Par la voix aimable et distinguée de celui qui leur avait déclaré s’appeler Monsieur de Beauchamp, les voyageurs apprirent ce qui s’était passé cinq jours plus tôt, à trente-cinq lieues de Moscou, sur le plateau de Borodino qui bordait la rive droite de la Kologha, un affluent de la Moskova : l’armée russe, qui jusqu’alors avait paru se dissoudre dans le paysage à mesure qu’avançait la Grande Armée, s’était décidée à faire front et à se battre pour tenter d’interdire l’entrée de la vieille capitale. Pour les redoutes dressées à cheval sur la route, on s’était battu avec acharnement avec un résultat terrifiant[11] si l’on en croyait les bruits apportés par les blessés qui commençaient d’affluer.
— Mais, qui a gagné ? demanda Jolival avec une ardeur dont il ne fut pas maître.
Le vieux gentilhomme eut un petit sourire plein de tristesse :
— On nous a dit que c’était les Russes. Le Tsar, en effet, a remplacé Barclay de Tolly par le vieux Koutousov, l’enfant chéri de la victoire et personne n’imaginait qu’il pût en être autrement. On a même chanté un Te Deum, ici près... mais les blessés disent autre chose : ils disent que l’armée les suit, qu’elle est en retraite et que Bonaparte approche de Moscou. Demain... ou après-demain il sera ici. Alors, depuis que l’on sait tout cela, ceux qui en ont la possibilité quittent Moscou. D’où cet affreux désordre qui noie la ville. Rostopchine lui-même partira, il vient de le dire mais, pour le moment, il attend Koutousov dont l’armée doit traverser la ville en se repliant vers Kazan.
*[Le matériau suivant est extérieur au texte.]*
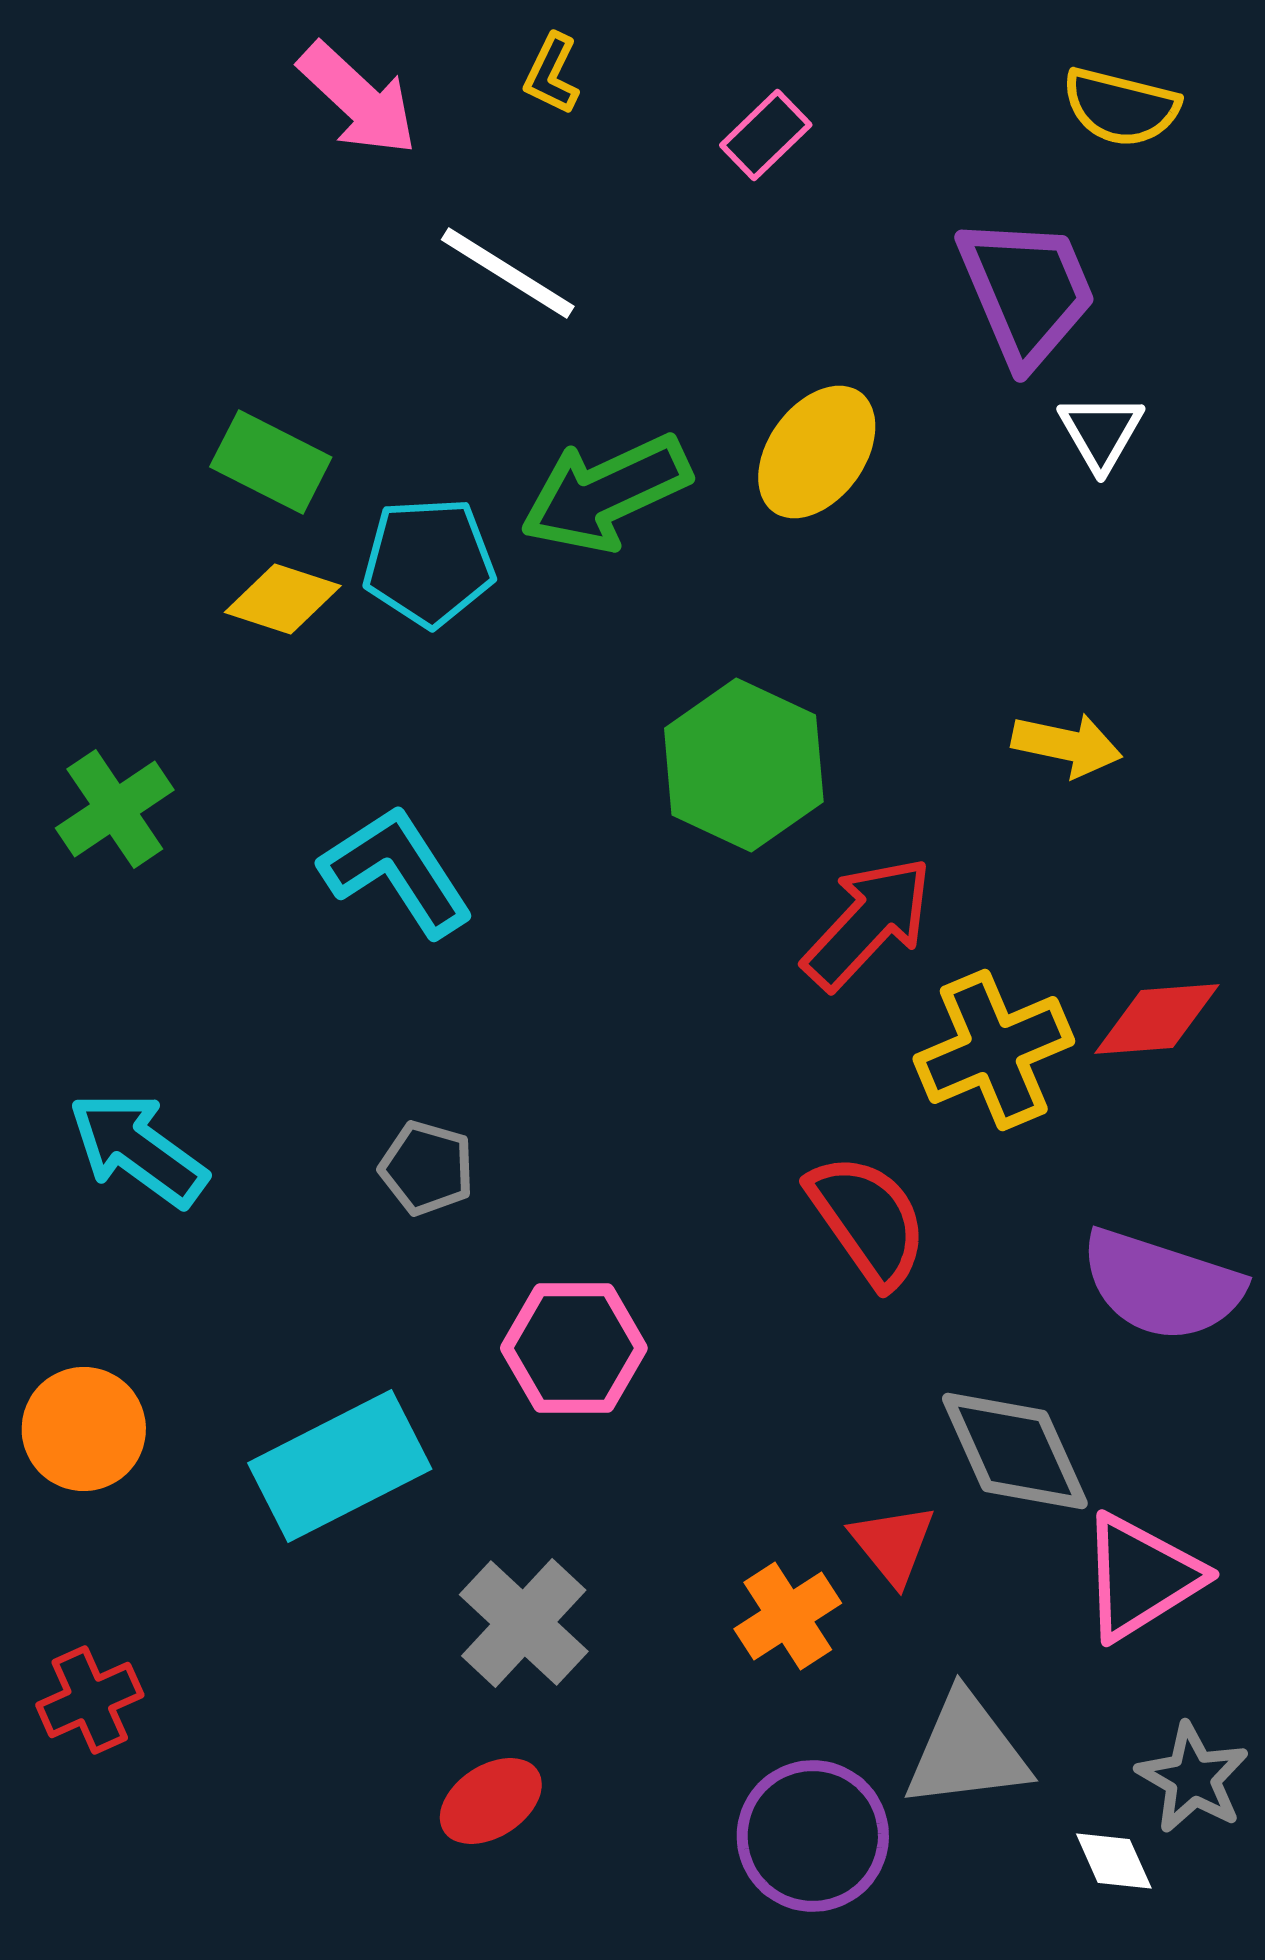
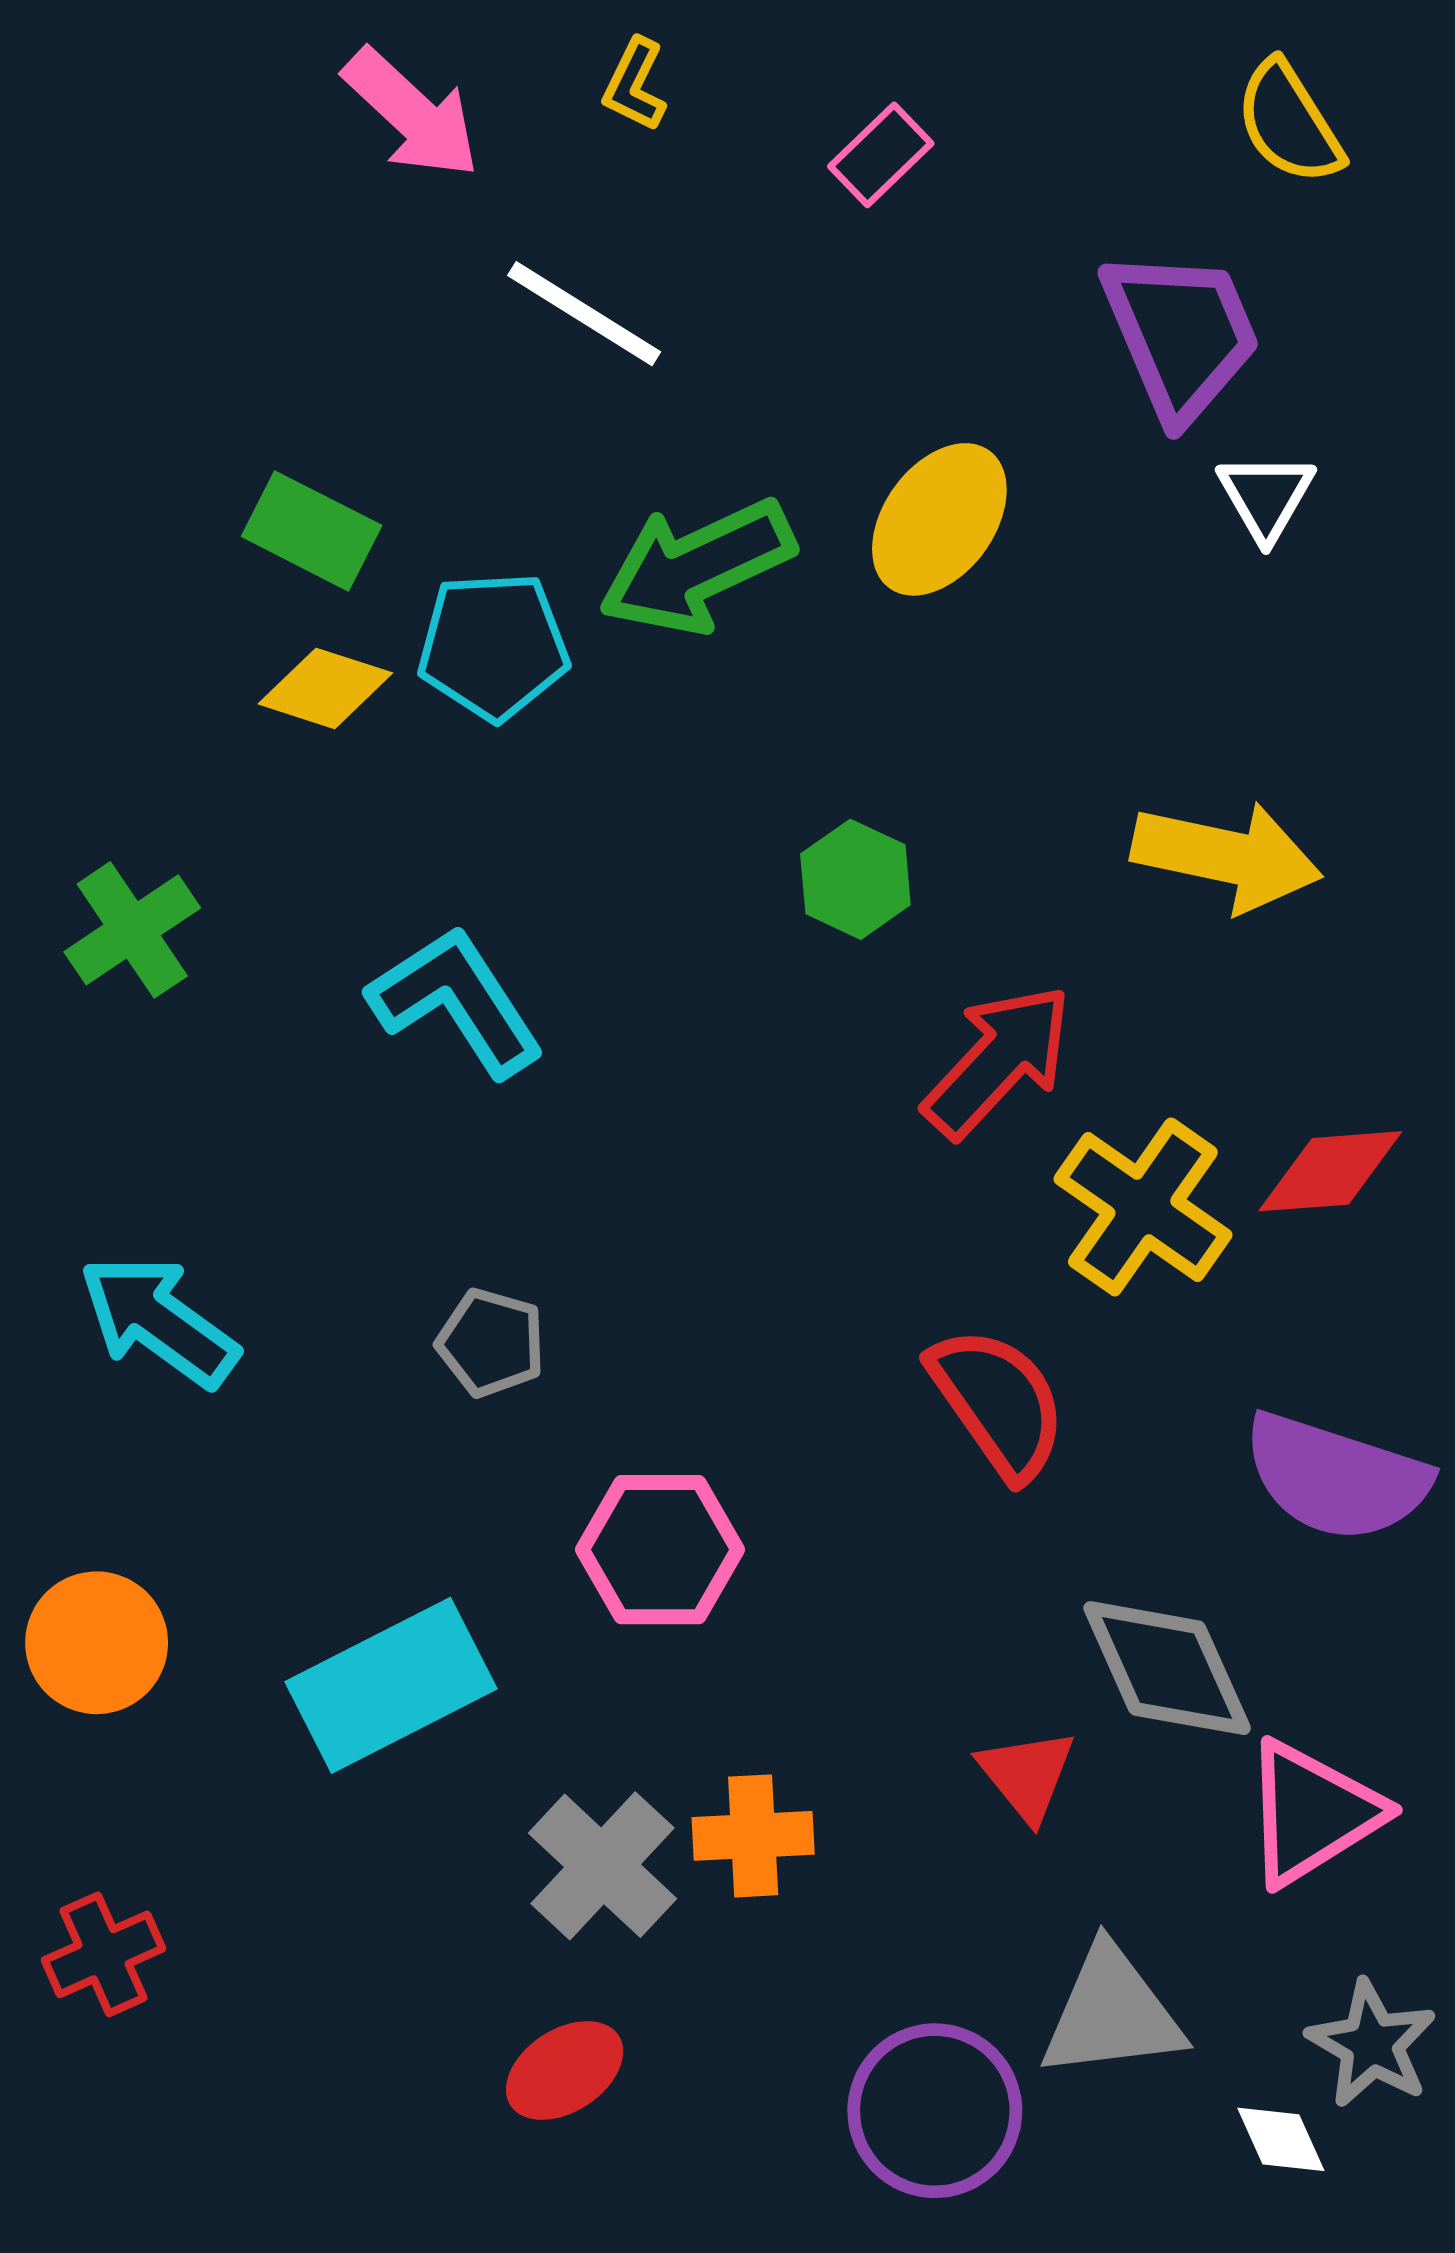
yellow semicircle: (1121, 107) -> (1289, 123), turned 44
yellow arrow: (1067, 745) -> (1227, 856), size x1.5
green hexagon: (744, 765) -> (855, 879), size x0.6
yellow cross: (994, 1050) -> (1143, 1207), turned -32
orange cross: (788, 1616) -> (753, 1836), moved, turned 30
Surveillée par l’œil sombre de Jason, Marianne parvint à rester fidèle à son personnage et à demeurer parfaitement calme en face de ces nouvelles qui la comblaient de joie. Jolival, cependant, remerciait le vieillard de son compte rendu avec une politesse exquise qui sentait son gentilhomme d’une lieue et le priait de mettre un comble à son amabilité en leur indiquant une auberge, « s’il en était encore d’ouvertes », qui consentît à les accueillir. Cette demande déchaîna une immédiate protestation de Jason.
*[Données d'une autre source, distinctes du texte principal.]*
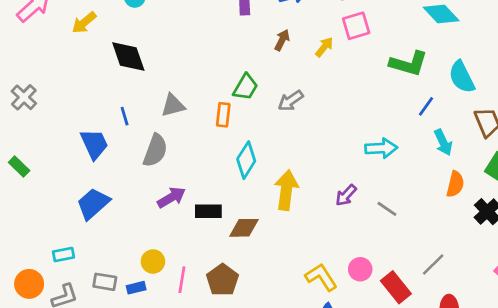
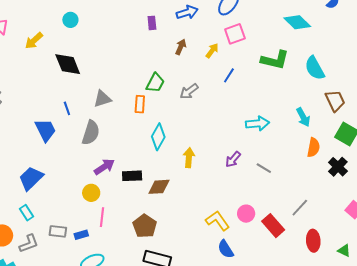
blue line: (426, 106) -> (229, 75), moved
yellow arrow: (286, 190) -> (189, 158), size x0.7
blue trapezoid: (93, 204) -> (31, 178), moved
cyan rectangle: (63, 255) -> (26, 213), turned 70
yellow circle: (153, 261) -> (91, 193), moved
pink line: (182, 280) -> (102, 217), moved

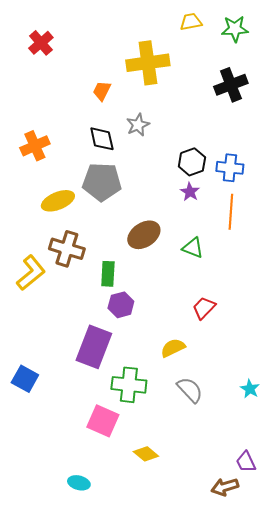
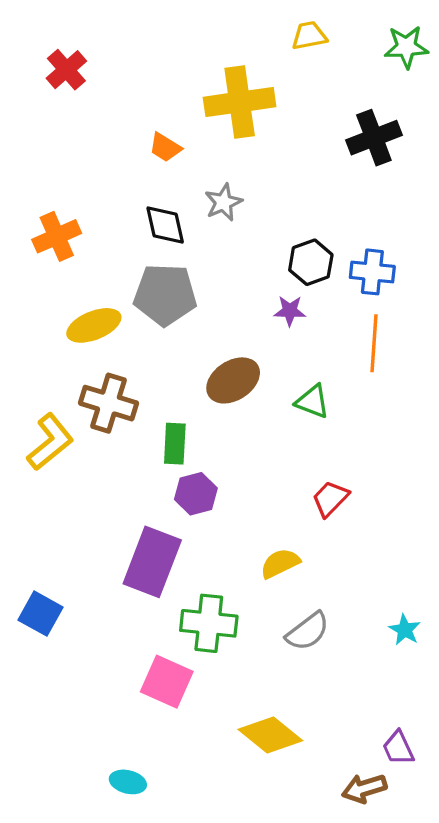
green star: (235, 29) -> (406, 47), moved
orange trapezoid: (102, 91) -> (165, 147), turned -85
purple star: (190, 192) -> (290, 311), moved, turned -30
gray semicircle: (190, 390) -> (308, 631), turned 96
yellow diamond: (146, 454) -> (270, 735), moved, size x1.5

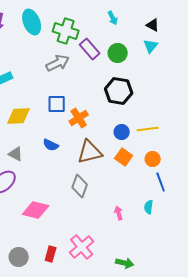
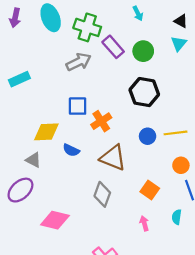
yellow diamond: (19, 116) -> (46, 132), moved
brown triangle: (90, 152) -> (113, 158), turned 36
orange square: (124, 157) -> (150, 190), moved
— Nous n’avons aucune raison de rester dans cette ville, surtout si Bonaparte arrive ! Partons avant que la nuit ne tombe et nous trouverons bien, sur la route de Saint-Pétersbourg, une auberge où nous arrêter !
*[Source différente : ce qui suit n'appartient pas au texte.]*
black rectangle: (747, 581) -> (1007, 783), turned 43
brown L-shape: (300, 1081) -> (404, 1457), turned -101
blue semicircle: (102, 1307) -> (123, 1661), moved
M. de Beauchamp braqua sur lui son face-à-main et considéra un instant avec un mélange d’indignation et de stupeur, ce moujik barbu, un valet selon toutes apparences, qui se permettait, non seulement de parler français, mais encore de prétendre donner son avis. Jugeant sans doute indigne de lui de répondre à cet insolent, le vieux gentilhomme se contenta de hausser les épaules et de lui tourner le dos. Ce fut à Jolival qu’il s’adressa :
— Toutes les rues sont emplies de voitures et de chariots sauf celles qui vont vers l’ouest. Vous n’arriverez jamais à sortir d’ici la nuit, mais, dans Kitay-Gorod, dont vous voyez les murs ici près, vous avez une chance de trouver encore à vous loger, ne fut-ce que chez...
Marianne et ses amis devaient toujours ignorer le nom de l’aubergiste capable de les héberger, car un véritable raz-de-marée déferla sur la place, se dirigeant à la vitesse d’un boulet de canon vers l’estrade sur laquelle le gouverneur, occupé à donner des ordres à plusieurs serviteurs, se trouvait encore. Plusieurs milliers d’hommes et de femmes, armés de pieux, de haches et de fourches, hurlant comme des loups affamés, se ruèrent sur le palais Rostopchine. L’énorme vague vint se briser sur les murailles en un tourbillon qui emporta le petit groupe stationné autour du vieux gentilhomme.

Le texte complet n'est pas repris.